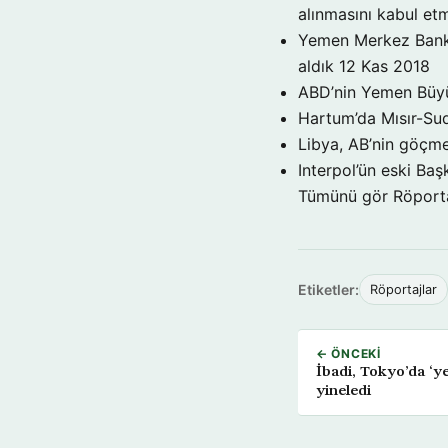
alınmasını kabul et
Yemen Merkez Bankas
aldık
12 Kas 2018
ABD’nin Yemen Büyük
Hartum’da Mısır-Su
Libya, AB’nin göçme
Interpol’ün eski Ba
Tümünü gör Röporta
Etiketler:
Röportajlar
← ÖNCEKI
İbadi, Tokyo’da ‘ye
yineledi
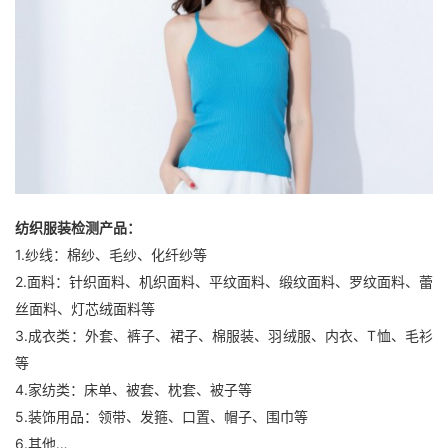
纺织服装检测产品：
1.纱线：棉纱、毛纱、化纤纱等
2.面料：针织面料、机织面料、平纹面料、缎纹面料、罗纹面料、蕾
丝面料、灯芯绒面料等
3.成衣类：外套、裤子、裙子、棉服装、羽绒服、内衣、T恤、毛衫
等
4.家纺类：床单、被套、枕套、被子等
5.装饰用品：领带、发箍、口置、帽子、围巾等
6.其他…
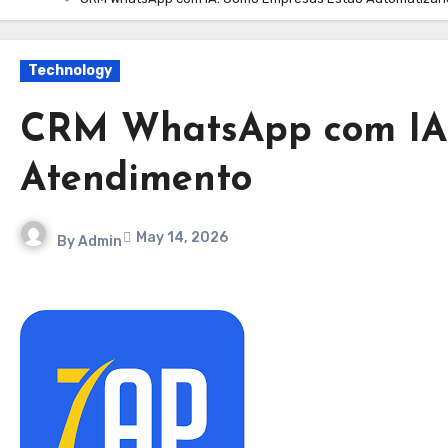
Technology
CRM WhatsApp com IA:
Atendimento
May 14, 2026
By
Admin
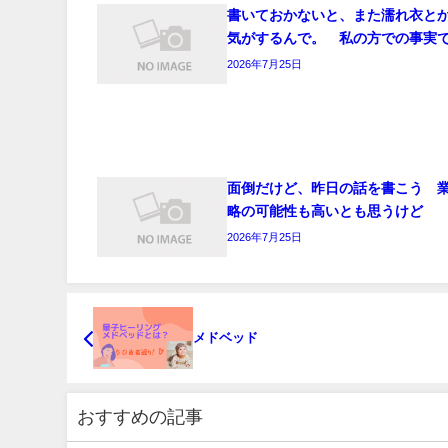
書いておかないと、また濡れ衣と
気がするんで。 私の方での事実
2026年7月25日
面倒だけど、昨日の話を書こう 
略の可能性も高いとも思うけど
2026年7月25日
メドベッド
おすすめの記事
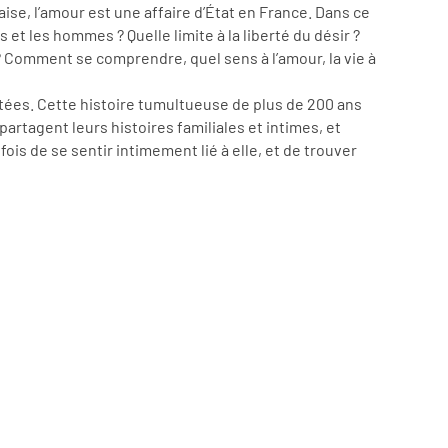
aise, l’amour est une affaire d’État en France. Dans ce
et les hommes ? Quelle limite à la liberté du désir ?
? Comment se comprendre, quel sens à l’amour, la vie à
ntées. Cette histoire tumultueuse de plus de 200 ans
artagent leurs histoires familiales et intimes, et
is de se sentir intimement lié à elle, et de trouver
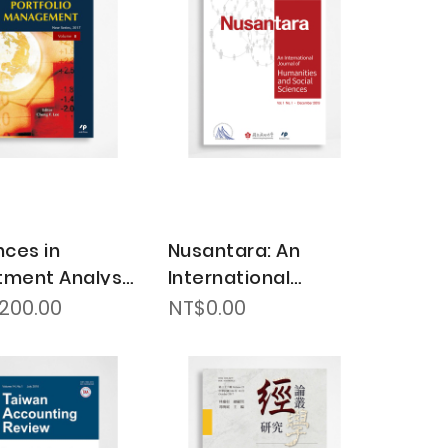
Direction
ces in
Nusantara: An
tment Analysis
International
ortfolio
Journal of
200.00
NT$0.00
gement
Humanities and
Social Sciences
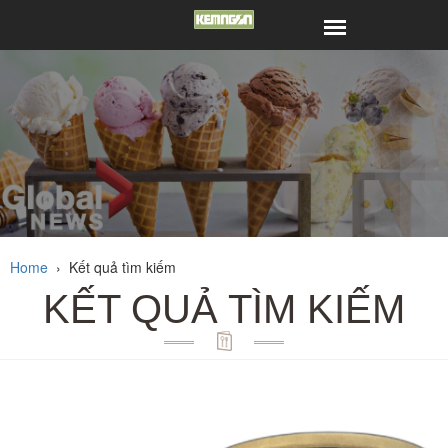
Home
›
Kết quả tìm kiếm
KẾT QUẢ TÌM KIẾM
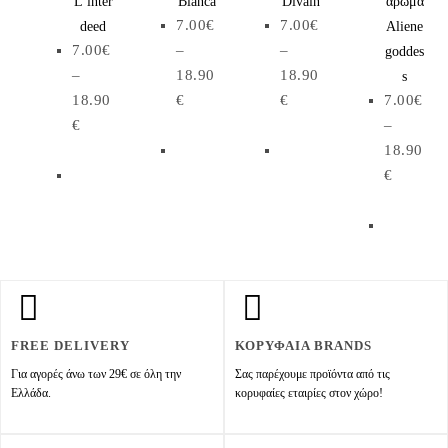
L’inter
Blanca
Divain
άρωμα
7.00
€
7.00
€
deed
Aliene
7.00
€
–
–
goddes
–
18.90
18.90
s
18.90
€
€
7.00
€
€
–
18.90
€
FREE DELIVERY
ΚΟΡΥΦΑΙΑ BRANDS
Για αγορές άνω των 29€ σε όλη την
Σας παρέχουμε προϊόντα από τις
Ελλάδα.
κορυφαίες εταιρίες στον χώρο!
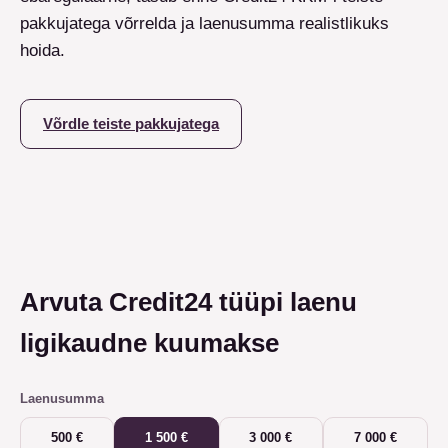
pakkujatega võrrelda ja laenusumma realistlikuks
hoida.
Võrdle teiste pakkujatega
Arvuta Credit24 tüüpi laenu
ligikaudne kuumakse
Laenusumma
500 €
1 500 €
3 000 €
7 000 €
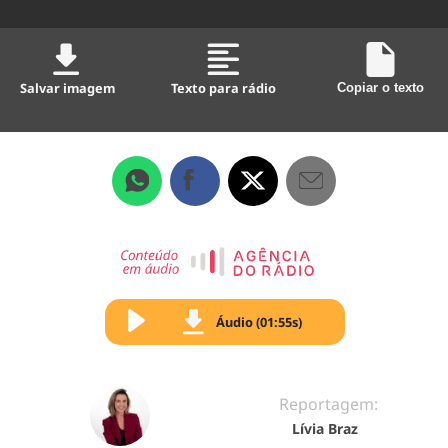
Salvar imagem
Texto para rádio
Copiar o texto
Áudio (01:55s)
Reportagem:
Lívia Braz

### [EXERCISE DESCRIPTION]
Tell how many lines in the entries above include the string "amour", and write nothing but the number.

### [RESPONSE AREA]
2